■ Transcribed page contents ■
□ □ □ □ □ □ □

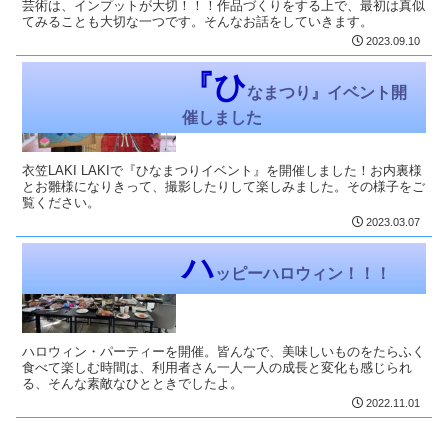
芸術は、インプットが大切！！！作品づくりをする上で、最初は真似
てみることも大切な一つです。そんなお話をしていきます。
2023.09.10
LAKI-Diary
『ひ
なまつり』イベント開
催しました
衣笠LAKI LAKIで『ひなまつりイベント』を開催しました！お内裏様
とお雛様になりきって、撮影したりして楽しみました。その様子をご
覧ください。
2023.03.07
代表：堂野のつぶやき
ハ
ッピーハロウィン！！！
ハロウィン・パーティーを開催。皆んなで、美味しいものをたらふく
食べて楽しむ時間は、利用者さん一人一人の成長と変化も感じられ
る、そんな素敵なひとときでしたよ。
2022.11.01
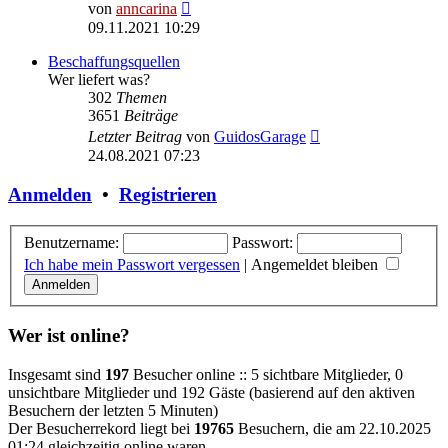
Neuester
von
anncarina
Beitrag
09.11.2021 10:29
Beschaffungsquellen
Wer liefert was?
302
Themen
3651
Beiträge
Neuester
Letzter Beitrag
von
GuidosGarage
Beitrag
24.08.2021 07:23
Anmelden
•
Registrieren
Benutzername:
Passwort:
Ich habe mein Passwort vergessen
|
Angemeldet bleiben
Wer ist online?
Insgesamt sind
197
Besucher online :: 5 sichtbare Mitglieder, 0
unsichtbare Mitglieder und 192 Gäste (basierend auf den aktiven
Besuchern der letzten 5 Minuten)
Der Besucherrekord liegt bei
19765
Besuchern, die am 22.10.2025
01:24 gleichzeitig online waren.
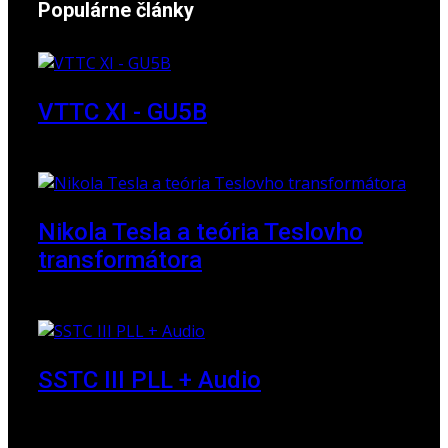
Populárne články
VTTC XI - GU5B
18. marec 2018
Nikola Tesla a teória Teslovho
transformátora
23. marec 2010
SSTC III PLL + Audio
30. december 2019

□ □ □ □ □ □ □

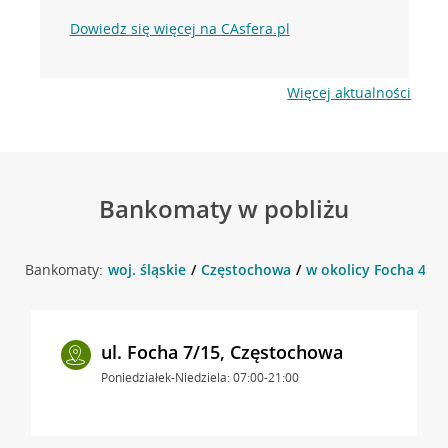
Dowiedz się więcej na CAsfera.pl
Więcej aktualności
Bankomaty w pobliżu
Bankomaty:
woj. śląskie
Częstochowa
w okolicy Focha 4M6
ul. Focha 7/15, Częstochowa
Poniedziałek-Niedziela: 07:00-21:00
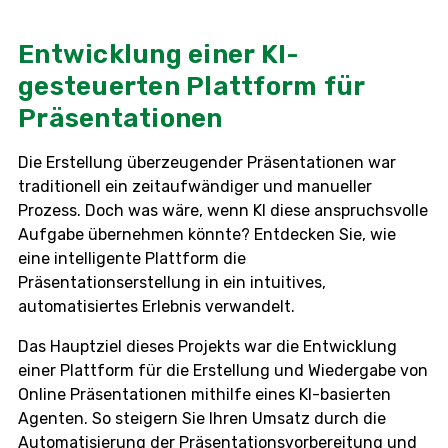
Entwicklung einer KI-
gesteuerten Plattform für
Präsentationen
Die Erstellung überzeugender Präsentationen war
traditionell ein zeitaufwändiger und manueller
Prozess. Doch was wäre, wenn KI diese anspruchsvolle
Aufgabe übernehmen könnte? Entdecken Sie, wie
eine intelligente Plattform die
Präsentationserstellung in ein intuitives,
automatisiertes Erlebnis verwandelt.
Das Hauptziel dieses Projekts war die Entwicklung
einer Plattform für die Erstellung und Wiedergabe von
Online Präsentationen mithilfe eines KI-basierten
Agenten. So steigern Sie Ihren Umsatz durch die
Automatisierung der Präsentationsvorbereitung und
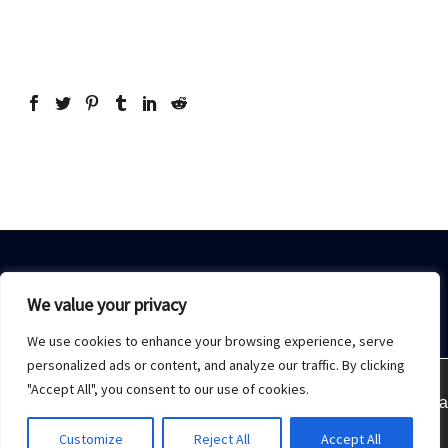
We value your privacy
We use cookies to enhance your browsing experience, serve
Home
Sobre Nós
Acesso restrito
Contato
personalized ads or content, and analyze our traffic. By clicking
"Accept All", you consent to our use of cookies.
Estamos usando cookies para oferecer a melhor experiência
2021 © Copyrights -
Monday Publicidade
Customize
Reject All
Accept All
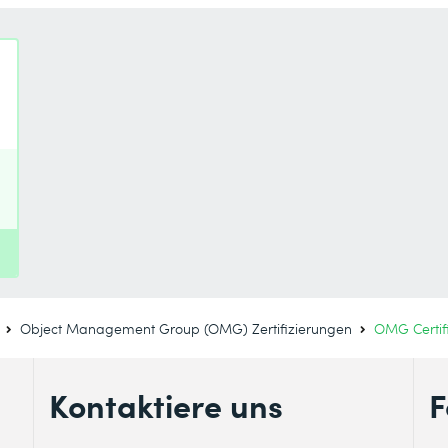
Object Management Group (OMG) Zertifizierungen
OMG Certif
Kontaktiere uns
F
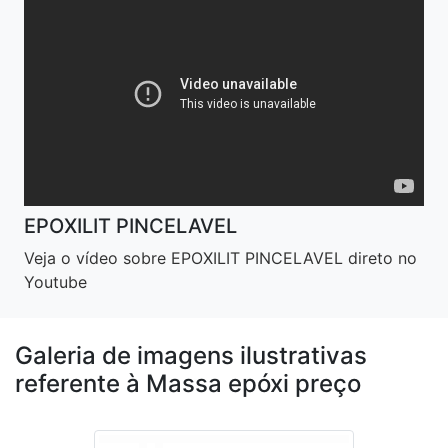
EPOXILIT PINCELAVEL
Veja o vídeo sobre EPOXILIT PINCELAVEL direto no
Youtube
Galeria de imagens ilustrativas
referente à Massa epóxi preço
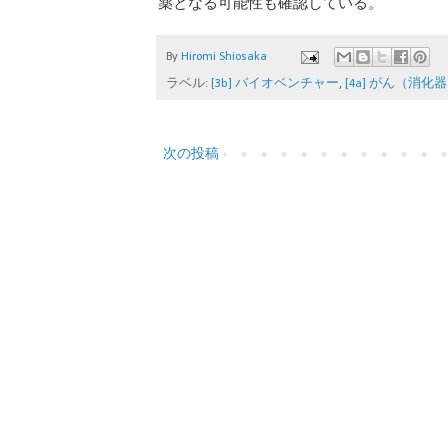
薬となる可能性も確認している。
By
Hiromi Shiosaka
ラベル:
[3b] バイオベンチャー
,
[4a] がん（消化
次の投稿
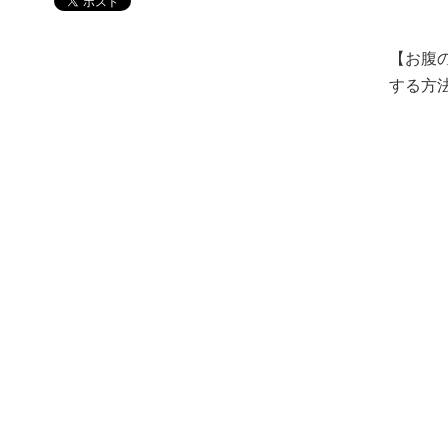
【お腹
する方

□ □ □ □ □ □ □

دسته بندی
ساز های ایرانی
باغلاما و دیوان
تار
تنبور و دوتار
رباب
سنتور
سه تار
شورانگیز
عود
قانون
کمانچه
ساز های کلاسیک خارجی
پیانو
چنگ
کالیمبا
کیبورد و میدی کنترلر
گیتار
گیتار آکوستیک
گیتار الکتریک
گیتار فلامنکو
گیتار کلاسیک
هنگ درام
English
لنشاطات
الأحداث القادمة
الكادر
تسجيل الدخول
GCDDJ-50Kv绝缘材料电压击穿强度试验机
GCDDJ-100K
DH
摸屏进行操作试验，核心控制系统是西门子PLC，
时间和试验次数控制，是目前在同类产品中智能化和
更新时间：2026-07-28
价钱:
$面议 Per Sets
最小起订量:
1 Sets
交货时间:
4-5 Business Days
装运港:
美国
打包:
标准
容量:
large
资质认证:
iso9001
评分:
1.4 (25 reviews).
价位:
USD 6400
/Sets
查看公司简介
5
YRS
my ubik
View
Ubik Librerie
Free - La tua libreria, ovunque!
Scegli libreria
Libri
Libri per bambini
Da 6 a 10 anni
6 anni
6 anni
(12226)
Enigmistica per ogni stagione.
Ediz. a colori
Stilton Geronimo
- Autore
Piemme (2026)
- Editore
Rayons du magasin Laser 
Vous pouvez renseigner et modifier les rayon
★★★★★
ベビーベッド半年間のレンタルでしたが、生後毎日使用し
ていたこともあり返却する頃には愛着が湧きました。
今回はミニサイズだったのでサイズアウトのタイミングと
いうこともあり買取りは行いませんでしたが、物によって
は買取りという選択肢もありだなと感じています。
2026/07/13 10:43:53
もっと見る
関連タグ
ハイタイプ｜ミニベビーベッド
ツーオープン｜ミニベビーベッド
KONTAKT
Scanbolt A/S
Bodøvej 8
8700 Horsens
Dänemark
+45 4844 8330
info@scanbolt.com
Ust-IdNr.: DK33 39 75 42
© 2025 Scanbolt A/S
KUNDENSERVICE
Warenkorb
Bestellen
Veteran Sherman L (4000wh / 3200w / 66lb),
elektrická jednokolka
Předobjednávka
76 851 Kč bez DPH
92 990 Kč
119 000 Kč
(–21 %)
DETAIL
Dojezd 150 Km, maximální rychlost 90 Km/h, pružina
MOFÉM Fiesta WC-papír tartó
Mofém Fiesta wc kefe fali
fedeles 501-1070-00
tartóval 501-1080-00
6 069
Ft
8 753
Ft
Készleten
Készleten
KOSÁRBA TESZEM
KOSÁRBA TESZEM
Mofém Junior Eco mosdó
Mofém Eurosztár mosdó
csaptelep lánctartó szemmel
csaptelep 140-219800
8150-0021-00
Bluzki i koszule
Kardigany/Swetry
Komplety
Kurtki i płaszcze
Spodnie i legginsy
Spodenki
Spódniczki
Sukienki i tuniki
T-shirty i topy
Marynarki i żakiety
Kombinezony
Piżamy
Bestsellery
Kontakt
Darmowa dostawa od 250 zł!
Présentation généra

□ □ □ □ □ □ □

Only lines holding the word "Fiesta" belong in the answer; copy all of them from the records.

■ Output for this exercise ■
MOFÉM Fiesta WC-papír tartó
Mofém Fiesta wc kefe fali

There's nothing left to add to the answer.